# Cats Don't Dance is the most underrated furry movie of all time



## GatodeCafe (Sep 5, 2008)

Saw it on cartoon network the other day, I'd never seen the thing before. I literally fell in love, it's insanity. I'm learning Danny's Arrival song so I can use it for an audition I have coming up. Best movie ever, is all I can say, discuss.


----------



## Ty Vulpine (Sep 5, 2008)

I've seen it, pretty funny and never thought I'd see Scott Bakula do a furry movie...


----------



## Beastcub (Sep 5, 2008)

i agree, i feel that movie gets so ignored, its a good movie and the characters are so funky and fun.


----------



## Toxxy (Sep 6, 2008)

Oh, that was on TV a few days ago, wasn't it?
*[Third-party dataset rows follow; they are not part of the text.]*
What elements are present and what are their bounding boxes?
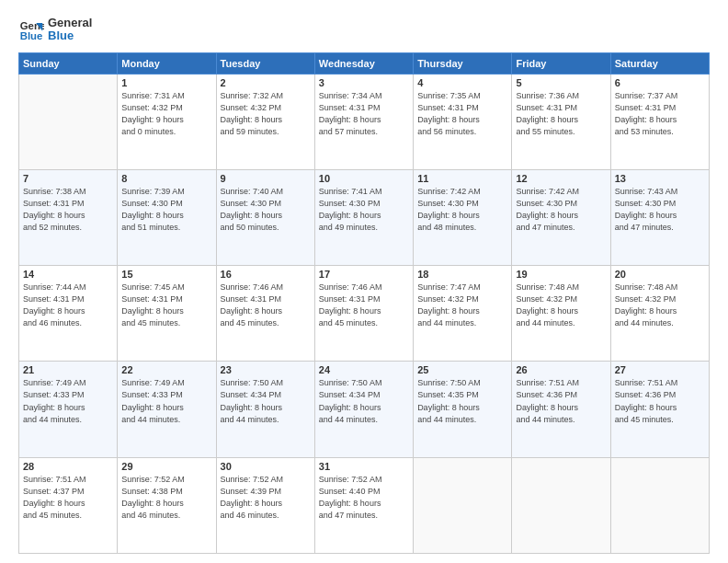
day-cell: 17Sunrise: 7:46 AMSunset: 4:31 PMDayligh… <box>314 266 413 362</box>
day-info: Sunrise: 7:35 AMSunset: 4:31 PMDaylight:… <box>417 90 507 138</box>
day-cell: 7Sunrise: 7:38 AMSunset: 4:31 PMDaylight… <box>19 169 118 265</box>
day-info: Sunrise: 7:46 AMSunset: 4:31 PMDaylight:… <box>319 282 409 329</box>
col-header-thursday: Thursday <box>414 52 512 74</box>
logo-icon: General Blue <box>18 17 44 42</box>
day-number: 25 <box>417 364 507 375</box>
day-cell: 1Sunrise: 7:31 AMSunset: 4:32 PMDaylight… <box>118 74 216 169</box>
day-cell: 15Sunrise: 7:45 AMSunset: 4:31 PMDayligh… <box>118 266 216 362</box>
day-cell <box>19 74 118 169</box>
day-cell: 31Sunrise: 7:52 AMSunset: 4:40 PMDayligh… <box>314 457 413 553</box>
day-info: Sunrise: 7:49 AMSunset: 4:33 PMDaylight:… <box>121 377 211 425</box>
day-info: Sunrise: 7:48 AMSunset: 4:32 PMDaylight:… <box>516 282 606 329</box>
day-cell: 23Sunrise: 7:50 AMSunset: 4:34 PMDayligh… <box>216 362 314 457</box>
day-number: 30 <box>221 461 311 472</box>
day-cell: 18Sunrise: 7:47 AMSunset: 4:32 PMDayligh… <box>414 266 512 362</box>
day-cell: 3Sunrise: 7:34 AMSunset: 4:31 PMDaylight… <box>314 74 413 169</box>
day-number: 11 <box>417 173 507 184</box>
day-info: Sunrise: 7:45 AMSunset: 4:31 PMDaylight:… <box>121 282 211 329</box>
day-number: 5 <box>516 77 606 88</box>
day-info: Sunrise: 7:52 AMSunset: 4:39 PMDaylight:… <box>221 474 311 522</box>
day-number: 29 <box>121 461 211 472</box>
header: General Blue General Blue <box>18 17 710 43</box>
day-cell: 21Sunrise: 7:49 AMSunset: 4:33 PMDayligh… <box>19 362 118 457</box>
day-cell <box>414 457 512 553</box>
day-cell: 13Sunrise: 7:43 AMSunset: 4:30 PMDayligh… <box>610 169 709 265</box>
day-info: Sunrise: 7:50 AMSunset: 4:34 PMDaylight:… <box>319 377 409 425</box>
calendar-table: SundayMondayTuesdayWednesdayThursdayFrid… <box>18 52 710 554</box>
logo: General Blue General Blue <box>18 17 92 43</box>
day-info: Sunrise: 7:34 AMSunset: 4:31 PMDaylight:… <box>319 90 409 138</box>
calendar-page: General Blue General Blue SundayMondayTu… <box>0 0 728 563</box>
day-number: 15 <box>121 269 211 280</box>
day-number: 2 <box>221 77 311 88</box>
day-number: 20 <box>615 269 705 280</box>
day-info: Sunrise: 7:49 AMSunset: 4:33 PMDaylight:… <box>23 377 113 425</box>
day-number: 19 <box>516 269 606 280</box>
day-cell: 30Sunrise: 7:52 AMSunset: 4:39 PMDayligh… <box>216 457 314 553</box>
day-number: 4 <box>417 77 507 88</box>
day-number: 22 <box>121 364 211 375</box>
day-cell: 12Sunrise: 7:42 AMSunset: 4:30 PMDayligh… <box>512 169 610 265</box>
week-row-4: 21Sunrise: 7:49 AMSunset: 4:33 PMDayligh… <box>19 362 710 457</box>
svg-text:Blue: Blue <box>20 30 43 41</box>
day-number: 28 <box>23 461 113 472</box>
day-cell: 10Sunrise: 7:41 AMSunset: 4:30 PMDayligh… <box>314 169 413 265</box>
day-cell: 4Sunrise: 7:35 AMSunset: 4:31 PMDaylight… <box>414 74 512 169</box>
day-info: Sunrise: 7:44 AMSunset: 4:31 PMDaylight:… <box>23 282 113 329</box>
day-cell: 14Sunrise: 7:44 AMSunset: 4:31 PMDayligh… <box>19 266 118 362</box>
day-cell: 6Sunrise: 7:37 AMSunset: 4:31 PMDaylight… <box>610 74 709 169</box>
header-row: SundayMondayTuesdayWednesdayThursdayFrid… <box>19 52 710 74</box>
day-info: Sunrise: 7:51 AMSunset: 4:36 PMDaylight:… <box>516 377 606 425</box>
day-cell: 9Sunrise: 7:40 AMSunset: 4:30 PMDaylight… <box>216 169 314 265</box>
week-row-2: 7Sunrise: 7:38 AMSunset: 4:31 PMDaylight… <box>19 169 710 265</box>
day-cell: 20Sunrise: 7:48 AMSunset: 4:32 PMDayligh… <box>610 266 709 362</box>
day-number: 17 <box>319 269 409 280</box>
day-number: 3 <box>319 77 409 88</box>
day-number: 24 <box>319 364 409 375</box>
day-info: Sunrise: 7:51 AMSunset: 4:36 PMDaylight:… <box>615 377 705 425</box>
col-header-saturday: Saturday <box>610 52 709 74</box>
col-header-monday: Monday <box>118 52 216 74</box>
day-number: 9 <box>221 173 311 184</box>
col-header-tuesday: Tuesday <box>216 52 314 74</box>
week-row-5: 28Sunrise: 7:51 AMSunset: 4:37 PMDayligh… <box>19 457 710 553</box>
day-cell: 29Sunrise: 7:52 AMSunset: 4:38 PMDayligh… <box>118 457 216 553</box>
day-info: Sunrise: 7:42 AMSunset: 4:30 PMDaylight:… <box>516 186 606 234</box>
day-cell: 25Sunrise: 7:50 AMSunset: 4:35 PMDayligh… <box>414 362 512 457</box>
col-header-sunday: Sunday <box>19 52 118 74</box>
day-info: Sunrise: 7:39 AMSunset: 4:30 PMDaylight:… <box>121 186 211 234</box>
day-number: 13 <box>615 173 705 184</box>
day-cell: 19Sunrise: 7:48 AMSunset: 4:32 PMDayligh… <box>512 266 610 362</box>
day-info: Sunrise: 7:48 AMSunset: 4:32 PMDaylight:… <box>615 282 705 329</box>
day-info: Sunrise: 7:46 AMSunset: 4:31 PMDaylight:… <box>221 282 311 329</box>
day-cell: 27Sunrise: 7:51 AMSunset: 4:36 PMDayligh… <box>610 362 709 457</box>
day-info: Sunrise: 7:52 AMSunset: 4:40 PMDaylight:… <box>319 474 409 522</box>
day-info: Sunrise: 7:50 AMSunset: 4:34 PMDaylight:… <box>221 377 311 425</box>
day-cell: 28Sunrise: 7:51 AMSunset: 4:37 PMDayligh… <box>19 457 118 553</box>
day-number: 31 <box>319 461 409 472</box>
day-number: 7 <box>23 173 113 184</box>
day-info: Sunrise: 7:41 AMSunset: 4:30 PMDaylight:… <box>319 186 409 234</box>
day-cell: 8Sunrise: 7:39 AMSunset: 4:30 PMDaylight… <box>118 169 216 265</box>
day-cell: 26Sunrise: 7:51 AMSunset: 4:36 PMDayligh… <box>512 362 610 457</box>
day-info: Sunrise: 7:38 AMSunset: 4:31 PMDaylight:… <box>23 186 113 234</box>
col-header-friday: Friday <box>512 52 610 74</box>
week-row-1: 1Sunrise: 7:31 AMSunset: 4:32 PMDaylight… <box>19 74 710 169</box>
day-number: 16 <box>221 269 311 280</box>
day-cell: 2Sunrise: 7:32 AMSunset: 4:32 PMDaylight… <box>216 74 314 169</box>
day-cell: 16Sunrise: 7:46 AMSunset: 4:31 PMDayligh… <box>216 266 314 362</box>
day-number: 26 <box>516 364 606 375</box>
day-info: Sunrise: 7:31 AMSunset: 4:32 PMDaylight:… <box>121 90 211 138</box>
day-info: Sunrise: 7:52 AMSunset: 4:38 PMDaylight:… <box>121 474 211 522</box>
day-cell: 5Sunrise: 7:36 AMSunset: 4:31 PMDaylight… <box>512 74 610 169</box>
day-info: Sunrise: 7:43 AMSunset: 4:30 PMDaylight:… <box>615 186 705 234</box>
day-info: Sunrise: 7:50 AMSunset: 4:35 PMDaylight:… <box>417 377 507 425</box>
day-info: Sunrise: 7:36 AMSunset: 4:31 PMDaylight:… <box>516 90 606 138</box>
day-info: Sunrise: 7:42 AMSunset: 4:30 PMDaylight:… <box>417 186 507 234</box>
day-number: 8 <box>121 173 211 184</box>
day-number: 14 <box>23 269 113 280</box>
day-number: 6 <box>615 77 705 88</box>
day-number: 10 <box>319 173 409 184</box>
day-cell: 11Sunrise: 7:42 AMSunset: 4:30 PMDayligh… <box>414 169 512 265</box>
week-row-3: 14Sunrise: 7:44 AMSunset: 4:31 PMDayligh… <box>19 266 710 362</box>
I missed it and was a little depressed as a result, I love Cat's Don't Dance! And you're right, it's never brought up enough.


----------



## CyberFox (Sep 8, 2008)

Cats Don't Dance is a decent film
to me, Rock-A-Doodle is the most underrated furry film of all time


----------



## Ty Vulpine (Sep 8, 2008)

CyberFox said:


> Cats Don't Dance is a decent film
> to me, Rock-A-Doodle is the most underrated furry film of all time



Meh, Rock-a-doodle was okay.


----------



## TwilightV (Sep 8, 2008)

I'm sure there are way more underrated films. Maybe even some that haven't been seen by anyone in years!


----------



## Ty Vulpine (Sep 8, 2008)

TwilightV said:


> I'm sure there are way more underrated films. Maybe even some that haven't been seen by anyone in years!
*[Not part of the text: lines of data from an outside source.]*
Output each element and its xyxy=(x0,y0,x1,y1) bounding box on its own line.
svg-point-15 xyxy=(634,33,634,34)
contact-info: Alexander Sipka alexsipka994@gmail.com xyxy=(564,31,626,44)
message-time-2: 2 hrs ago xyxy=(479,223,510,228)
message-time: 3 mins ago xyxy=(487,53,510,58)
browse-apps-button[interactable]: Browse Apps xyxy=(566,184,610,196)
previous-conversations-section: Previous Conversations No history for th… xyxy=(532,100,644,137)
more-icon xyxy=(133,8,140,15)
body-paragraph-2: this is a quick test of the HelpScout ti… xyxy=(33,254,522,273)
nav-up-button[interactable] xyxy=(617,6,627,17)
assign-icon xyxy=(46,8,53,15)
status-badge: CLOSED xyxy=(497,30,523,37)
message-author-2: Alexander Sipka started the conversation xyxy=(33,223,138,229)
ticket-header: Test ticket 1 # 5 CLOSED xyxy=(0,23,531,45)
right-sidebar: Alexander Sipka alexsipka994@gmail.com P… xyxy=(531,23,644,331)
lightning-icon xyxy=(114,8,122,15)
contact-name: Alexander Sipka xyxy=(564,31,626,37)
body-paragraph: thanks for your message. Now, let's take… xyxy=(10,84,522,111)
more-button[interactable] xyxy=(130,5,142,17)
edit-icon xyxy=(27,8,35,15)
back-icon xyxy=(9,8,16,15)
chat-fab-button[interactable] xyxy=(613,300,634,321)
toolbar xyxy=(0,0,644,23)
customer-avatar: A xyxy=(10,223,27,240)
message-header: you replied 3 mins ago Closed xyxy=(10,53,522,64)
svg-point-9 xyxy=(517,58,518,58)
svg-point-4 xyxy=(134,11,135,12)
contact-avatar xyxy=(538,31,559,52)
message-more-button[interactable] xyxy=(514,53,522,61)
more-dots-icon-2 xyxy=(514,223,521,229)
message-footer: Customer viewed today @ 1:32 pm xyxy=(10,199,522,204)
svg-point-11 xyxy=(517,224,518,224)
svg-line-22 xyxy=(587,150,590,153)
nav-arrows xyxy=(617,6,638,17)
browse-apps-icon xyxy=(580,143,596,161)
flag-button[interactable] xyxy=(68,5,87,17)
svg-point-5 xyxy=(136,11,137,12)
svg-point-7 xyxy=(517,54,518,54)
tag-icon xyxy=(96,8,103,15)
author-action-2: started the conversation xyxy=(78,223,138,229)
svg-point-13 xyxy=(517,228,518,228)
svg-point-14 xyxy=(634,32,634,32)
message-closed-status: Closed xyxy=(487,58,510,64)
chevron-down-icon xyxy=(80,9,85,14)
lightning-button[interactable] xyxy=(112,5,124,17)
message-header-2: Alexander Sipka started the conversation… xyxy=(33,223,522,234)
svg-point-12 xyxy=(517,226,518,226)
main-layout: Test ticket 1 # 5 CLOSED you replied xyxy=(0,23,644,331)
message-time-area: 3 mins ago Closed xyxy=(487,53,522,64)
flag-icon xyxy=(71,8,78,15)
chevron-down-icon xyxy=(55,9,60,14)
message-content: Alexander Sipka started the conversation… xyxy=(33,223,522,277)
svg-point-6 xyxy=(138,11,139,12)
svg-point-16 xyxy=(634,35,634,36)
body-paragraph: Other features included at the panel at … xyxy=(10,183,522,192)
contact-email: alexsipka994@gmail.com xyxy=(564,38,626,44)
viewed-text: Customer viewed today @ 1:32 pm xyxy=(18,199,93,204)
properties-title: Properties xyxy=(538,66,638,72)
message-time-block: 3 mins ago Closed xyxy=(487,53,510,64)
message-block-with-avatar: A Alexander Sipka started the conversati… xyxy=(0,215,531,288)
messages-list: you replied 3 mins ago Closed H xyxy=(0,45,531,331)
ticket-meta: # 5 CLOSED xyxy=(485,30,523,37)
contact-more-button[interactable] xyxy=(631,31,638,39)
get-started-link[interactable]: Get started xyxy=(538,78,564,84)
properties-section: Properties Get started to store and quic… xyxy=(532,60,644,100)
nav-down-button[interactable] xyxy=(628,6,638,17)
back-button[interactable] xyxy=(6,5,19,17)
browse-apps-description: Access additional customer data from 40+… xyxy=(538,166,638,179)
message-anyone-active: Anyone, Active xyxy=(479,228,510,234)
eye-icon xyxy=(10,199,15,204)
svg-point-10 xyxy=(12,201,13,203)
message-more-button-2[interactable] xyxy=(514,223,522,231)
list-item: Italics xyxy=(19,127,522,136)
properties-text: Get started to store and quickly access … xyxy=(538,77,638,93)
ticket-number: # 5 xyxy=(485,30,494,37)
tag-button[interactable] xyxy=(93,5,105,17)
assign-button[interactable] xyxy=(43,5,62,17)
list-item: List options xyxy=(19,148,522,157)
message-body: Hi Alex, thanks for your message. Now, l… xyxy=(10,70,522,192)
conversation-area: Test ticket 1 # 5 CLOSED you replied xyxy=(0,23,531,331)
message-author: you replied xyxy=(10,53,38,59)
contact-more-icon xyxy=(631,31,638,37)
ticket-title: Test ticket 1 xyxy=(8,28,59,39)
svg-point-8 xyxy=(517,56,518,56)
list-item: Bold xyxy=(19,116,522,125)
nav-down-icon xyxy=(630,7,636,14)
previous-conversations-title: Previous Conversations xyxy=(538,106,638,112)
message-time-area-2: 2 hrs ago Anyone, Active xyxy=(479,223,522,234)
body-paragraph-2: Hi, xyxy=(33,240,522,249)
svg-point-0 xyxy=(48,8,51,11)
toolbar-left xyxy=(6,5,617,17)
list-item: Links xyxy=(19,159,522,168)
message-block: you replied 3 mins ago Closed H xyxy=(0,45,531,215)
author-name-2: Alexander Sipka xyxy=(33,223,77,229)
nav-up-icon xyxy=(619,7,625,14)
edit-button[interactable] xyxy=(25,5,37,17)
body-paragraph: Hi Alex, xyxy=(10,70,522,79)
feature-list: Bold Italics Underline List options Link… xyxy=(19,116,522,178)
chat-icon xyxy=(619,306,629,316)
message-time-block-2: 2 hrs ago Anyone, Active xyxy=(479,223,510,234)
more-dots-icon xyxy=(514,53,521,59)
Song of the South. Great Disney animation mixed with live action, but due to the racial content, it'll never be released on video/DVD.


----------



## LordWibble (Sep 16, 2008)

I remember this movie. 'twas a cute throwaway, nothing more.


----------



## GatodeCafe (Sep 16, 2008)

LordWibble said:


> I remember this movie. 'twas a cute throwaway, nothing more.


HOLLYWOOD 

WHERE THE STREETS ARE PAVED WITH GOLLLDDDD

WHERE THE FURRIES NEVER GROW OLD

IN HOLLLLYYYWWWOOOOOOOODDD


----------



## Headcase Hare (Sep 17, 2008)

I haven't seen that movie in years. I think I first saw it when I was like...9. It was excellent. I wanna watch it again now. v.v


----------



## Ty Vulpine (Sep 17, 2008)

Headcase Hare said:


> I haven't seen that movie in years. I think I first saw it when I was like...9. It was excellent. I wanna watch it again now. v.v



http://www.youtube.com/watch?v=TNZUYKjORN4 (Part 1 of 8 )


----------



## Headcase Hare (Sep 17, 2008)

TyVulpine said:


> http://www.youtube.com/watch?v=TNZUYKjORN4 (Part 1 of 8 )
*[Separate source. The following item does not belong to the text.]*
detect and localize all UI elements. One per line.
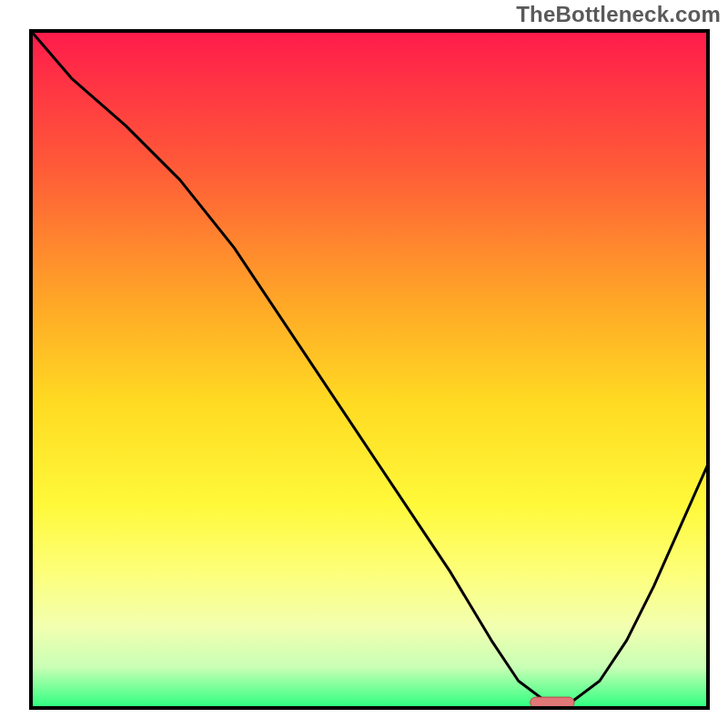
bottleneck-chart [0,0,728,728]
chart-container: TheBottleneck.com [0,0,728,728]
watermark-label: TheBottleneck.com [516,2,721,27]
And here comes the even more tragic part;
the sound on my pc is completely shot and after weeks, I still haven't managed to fix it. So no movie goodness for me. )=

Awe well.


----------



## Ty Vulpine (Sep 17, 2008)

Headcase Hare said:


> And here comes the even more tragic part;
> the sound on my pc is completely shot and after weeks, I still haven't managed to fix it. So no movie goodness for me. )=
> 
> Awe well.



The speakers on the monitor? Or can't you just buy stand-alone speakers?


----------



## Headcase Hare (Sep 17, 2008)

Nah, there seems to be something wrong with the actual soundcard or something. I already browsed a bunch of tech websites trying out all the advice but none of it's prevailed. =P No worries though.


----------



## Enigmaticat (Sep 17, 2008)

Its my favorite movie ever!!!!


----------



## Kiffa_kitmouse (Sep 20, 2008)

Eh... good movie, sure. Most underrated furry movie? Not sure I agree. In fact, my favorite character in the whole movie isn't Danny, or Sawyer, or any of the other animals... it's Darla Dimple. She's so over the top, it's great. XD


----------



## Renton Whitetail (Sep 20, 2008)

I remember seeing most of it on TV once and thought it was OK. How unfortunate of it to not do very well at the box office upon its initial release.



TyVulpine said:


> Song of the South. Great Disney animation mixed with live action, but due to the racial content, it'll never be released on video/DVD.



At least not in the US; it has been released before on home video in the UK and Japan.


----------